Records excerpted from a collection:
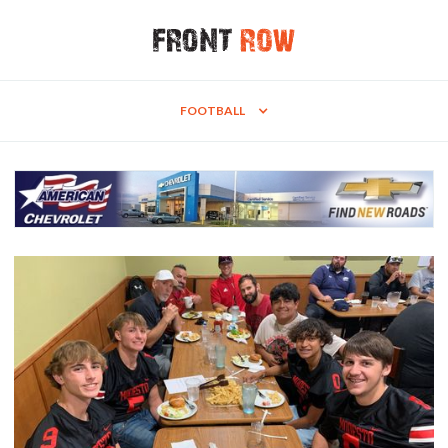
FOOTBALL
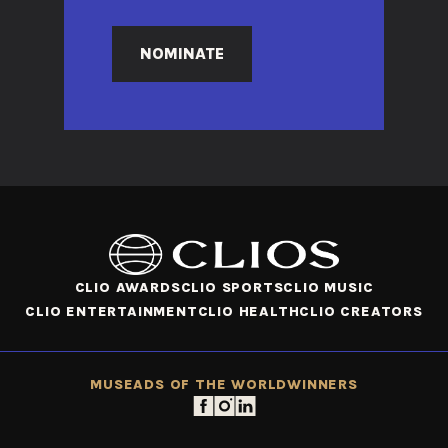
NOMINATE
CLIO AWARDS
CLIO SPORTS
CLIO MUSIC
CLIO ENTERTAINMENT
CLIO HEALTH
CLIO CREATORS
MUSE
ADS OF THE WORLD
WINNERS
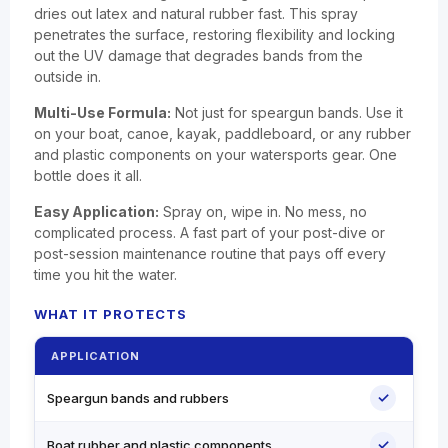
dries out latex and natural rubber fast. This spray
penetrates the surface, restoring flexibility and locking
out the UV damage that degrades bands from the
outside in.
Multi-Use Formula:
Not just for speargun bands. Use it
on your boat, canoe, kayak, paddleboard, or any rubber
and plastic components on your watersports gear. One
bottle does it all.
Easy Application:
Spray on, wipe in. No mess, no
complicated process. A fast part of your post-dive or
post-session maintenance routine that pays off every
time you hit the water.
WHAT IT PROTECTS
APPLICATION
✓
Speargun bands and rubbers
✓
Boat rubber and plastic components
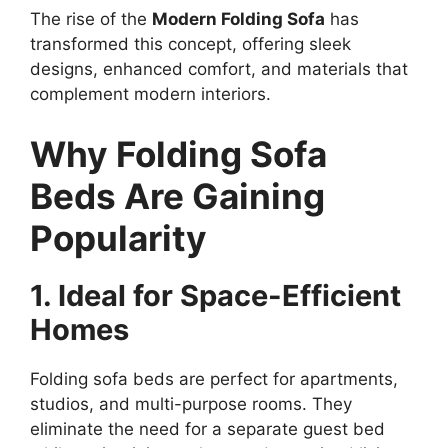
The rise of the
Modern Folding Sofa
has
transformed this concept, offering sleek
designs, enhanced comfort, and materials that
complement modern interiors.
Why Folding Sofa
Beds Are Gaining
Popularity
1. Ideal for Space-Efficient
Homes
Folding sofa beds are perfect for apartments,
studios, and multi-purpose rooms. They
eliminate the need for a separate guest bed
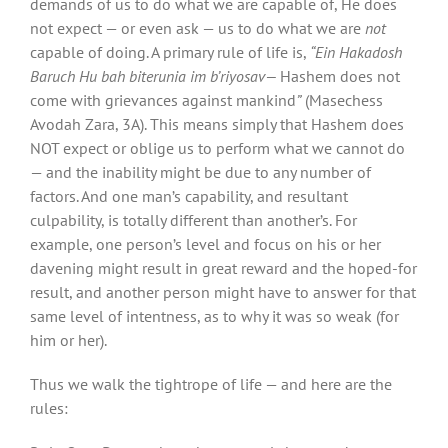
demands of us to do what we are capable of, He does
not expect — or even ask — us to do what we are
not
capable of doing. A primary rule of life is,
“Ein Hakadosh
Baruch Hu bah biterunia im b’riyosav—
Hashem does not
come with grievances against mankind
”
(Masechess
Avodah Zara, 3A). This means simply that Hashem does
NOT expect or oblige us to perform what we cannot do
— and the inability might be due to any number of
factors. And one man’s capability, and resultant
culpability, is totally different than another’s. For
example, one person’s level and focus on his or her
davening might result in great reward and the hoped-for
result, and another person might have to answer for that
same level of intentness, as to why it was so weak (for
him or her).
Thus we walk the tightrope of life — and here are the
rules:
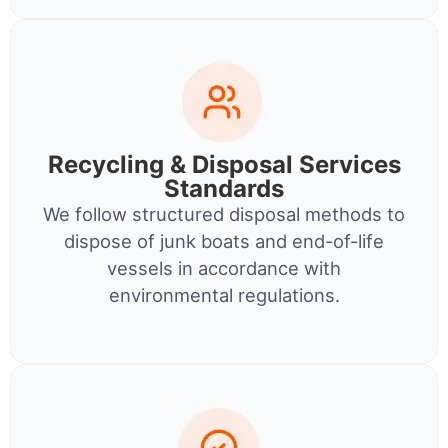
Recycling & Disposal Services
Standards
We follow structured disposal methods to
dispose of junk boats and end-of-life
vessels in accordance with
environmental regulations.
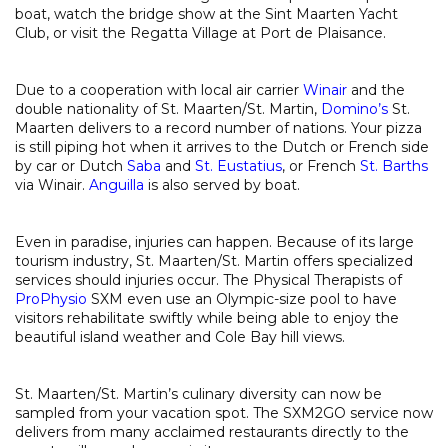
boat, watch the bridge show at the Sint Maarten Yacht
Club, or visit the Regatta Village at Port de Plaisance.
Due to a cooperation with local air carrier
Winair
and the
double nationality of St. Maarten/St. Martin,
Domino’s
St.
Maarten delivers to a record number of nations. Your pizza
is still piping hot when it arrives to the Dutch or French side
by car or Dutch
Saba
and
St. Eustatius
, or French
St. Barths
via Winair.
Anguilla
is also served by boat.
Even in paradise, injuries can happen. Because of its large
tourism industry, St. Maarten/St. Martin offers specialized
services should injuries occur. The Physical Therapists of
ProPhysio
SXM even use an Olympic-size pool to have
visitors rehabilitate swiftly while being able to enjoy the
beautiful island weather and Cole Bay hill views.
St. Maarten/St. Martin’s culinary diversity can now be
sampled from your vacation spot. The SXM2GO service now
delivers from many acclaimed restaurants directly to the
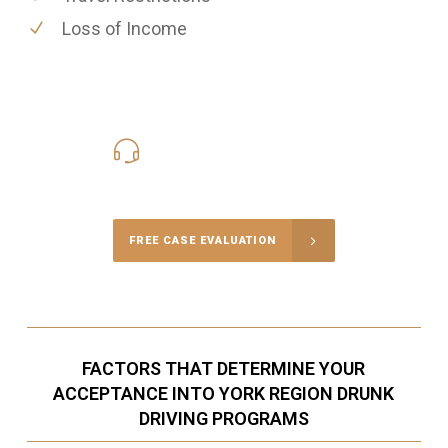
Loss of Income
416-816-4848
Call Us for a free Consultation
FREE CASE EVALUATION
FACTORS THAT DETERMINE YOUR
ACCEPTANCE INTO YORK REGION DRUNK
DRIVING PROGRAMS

**ACTIVITY:** Copy each entry above exactly; drop the pictures.

**COMPLETED EXERCISE:**
FOOTBALL
NOMINATE
CLIO AWARDS
CLIO SPORTS
CLIO MUSIC
CLIO ENTERTAINMENT
CLIO HEALTH
CLIO CREATORS
MUSE
ADS OF THE WORLD
WINNERS
dries out latex and natural rubber fast. This spray
penetrates the surface, restoring flexibility and locking
out the UV damage that degrades bands from the
outside in.
Multi-Use Formula:
Not just for speargun bands. Use it
on your boat, canoe, kayak, paddleboard, or any rubber
and plastic components on your watersports gear. One
bottle does it all.
Easy Application:
Spray on, wipe in. No mess, no
complicated process. A fast part of your post-dive or
post-session maintenance routine that pays off every
time you hit the water.
WHAT IT PROTECTS
APPLICATION
✓
Speargun bands and rubbers
✓
Boat rubber and plastic components
The rise of the
Modern Folding Sofa
has
transformed this concept, offering sleek
designs, enhanced comfort, and materials that
complement modern interiors.
Why Folding Sofa
Beds Are Gaining
Popularity
1. Ideal for Space-Efficient
Homes
Folding sofa beds are perfect for apartments,
studios, and multi-purpose rooms. They
eliminate the need for a separate guest bed
demands of us to do what we are capable of, He does
not expect — or even ask — us to do what we are
not
capable of doing. A primary rule of life is,
“Ein Hakadosh
Baruch Hu bah biterunia im b’riyosav—
Hashem does not
come with grievances against mankind
”
(Masechess
Avodah Zara, 3A). This means simply that Hashem does
NOT expect or oblige us to perform what we cannot do
— and the inability might be due to any number of
factors. And one man’s capability, and resultant
culpability, is totally different than another’s. For
example, one person’s level and focus on his or her
davening might result in great reward and the hoped-for
result, and another person might have to answer for that
same level of intentness, as to why it was so weak (for
him or her).
Thus we walk the tightrope of life — and here are the
rules:
Recycling & Disposal Services
Standards
We follow structured disposal methods to
dispose of junk boats and end-of-life
vessels in accordance with
environmental regulations.
boat, watch the bridge show at the Sint Maarten Yacht
Club, or visit the Regatta Village at Port de Plaisance.
Due to a cooperation with local air carrier
Winair
and the
double nationality of St. Maarten/St. Martin,
Domino’s
St.
Maarten delivers to a record number of nations. Your pizza
is still piping hot when it arrives to the Dutch or French side
by car or Dutch
Saba
and
St. Eustatius
, or French
St. Barths
via Winair.
Anguilla
is also served by boat.
Even in paradise, injuries can happen. Because of its large
tourism industry, St. Maarten/St. Martin offers specialized
services should injuries occur. The Physical Therapists of
ProPhysio
SXM even use an Olympic-size pool to have
visitors rehabilitate swiftly while being able to enjoy the
beautiful island weather and Cole Bay hill views.
St. Maarten/St. Martin’s culinary diversity can now be
sampled from your vacation spot. The SXM2GO service now
delivers from many acclaimed restaurants directly to the
Loss of Income
416-816-4848
Call Us for a free Consultation
FREE CASE EVALUATION
FACTORS THAT DETERMINE YOUR
ACCEPTANCE INTO YORK REGION DRUNK
DRIVING PROGRAMS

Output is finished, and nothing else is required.